Exercise description:
Would you restate every entry below word for word? Leave out the pictures.
####
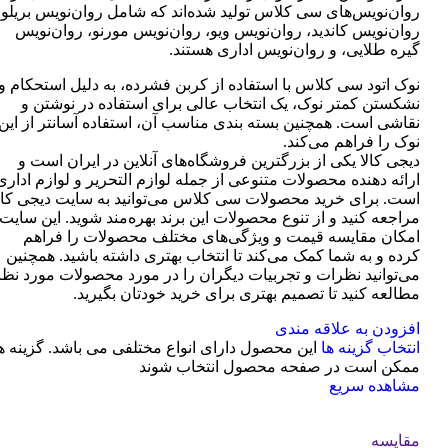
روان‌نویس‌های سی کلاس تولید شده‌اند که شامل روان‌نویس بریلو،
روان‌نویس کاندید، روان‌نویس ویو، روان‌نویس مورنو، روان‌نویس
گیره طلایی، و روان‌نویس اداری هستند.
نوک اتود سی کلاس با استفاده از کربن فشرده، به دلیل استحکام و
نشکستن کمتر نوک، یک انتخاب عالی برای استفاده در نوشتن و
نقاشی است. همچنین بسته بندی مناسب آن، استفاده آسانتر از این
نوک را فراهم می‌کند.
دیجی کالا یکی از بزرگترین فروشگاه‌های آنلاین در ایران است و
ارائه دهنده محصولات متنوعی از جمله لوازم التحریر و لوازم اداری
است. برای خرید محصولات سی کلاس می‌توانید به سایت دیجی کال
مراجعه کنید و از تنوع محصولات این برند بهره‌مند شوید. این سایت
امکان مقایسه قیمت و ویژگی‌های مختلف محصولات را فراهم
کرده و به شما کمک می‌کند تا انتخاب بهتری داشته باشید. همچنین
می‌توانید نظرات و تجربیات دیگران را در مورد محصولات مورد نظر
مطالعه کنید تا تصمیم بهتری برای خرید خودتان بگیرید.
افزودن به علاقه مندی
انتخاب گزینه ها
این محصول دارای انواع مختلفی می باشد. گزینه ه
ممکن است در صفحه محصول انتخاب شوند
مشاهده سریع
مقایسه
####
Response to the exercise:
روان‌نویس‌های سی کلاس تولید شده‌اند که شامل روان‌نویس بریلو،
روان‌نویس کاندید، روان‌نویس ویو، روان‌نویس مورنو، روان‌نویس
گیره طلایی، و روان‌نویس اداری هستند.
نوک اتود سی کلاس با استفاده از کربن فشرده، به دلیل استحکام و
نشکستن کمتر نوک، یک انتخاب عالی برای استفاده در نوشتن و
نقاشی است. همچنین بسته بندی مناسب آن، استفاده آسانتر از این
نوک را فراهم می‌کند.
دیجی کالا یکی از بزرگترین فروشگاه‌های آنلاین در ایران است و
ارائه دهنده محصولات متنوعی از جمله لوازم التحریر و لوازم اداری
است. برای خرید محصولات سی کلاس می‌توانید به سایت دیجی کال
مراجعه کنید و از تنوع محصولات این برند بهره‌مند شوید. این سایت
امکان مقایسه قیمت و ویژگی‌های مختلف محصولات را فراهم
کرده و به شما کمک می‌کند تا انتخاب بهتری داشته باشید. همچنین
می‌توانید نظرات و تجربیات دیگران را در مورد محصولات مورد نظر
مطالعه کنید تا تصمیم بهتری برای خرید خودتان بگیرید.
افزودن به علاقه مندی
انتخاب گزینه ها
این محصول دارای انواع مختلفی می باشد. گزینه ه
ممکن است در صفحه محصول انتخاب شوند
مشاهده سریع
مقایسه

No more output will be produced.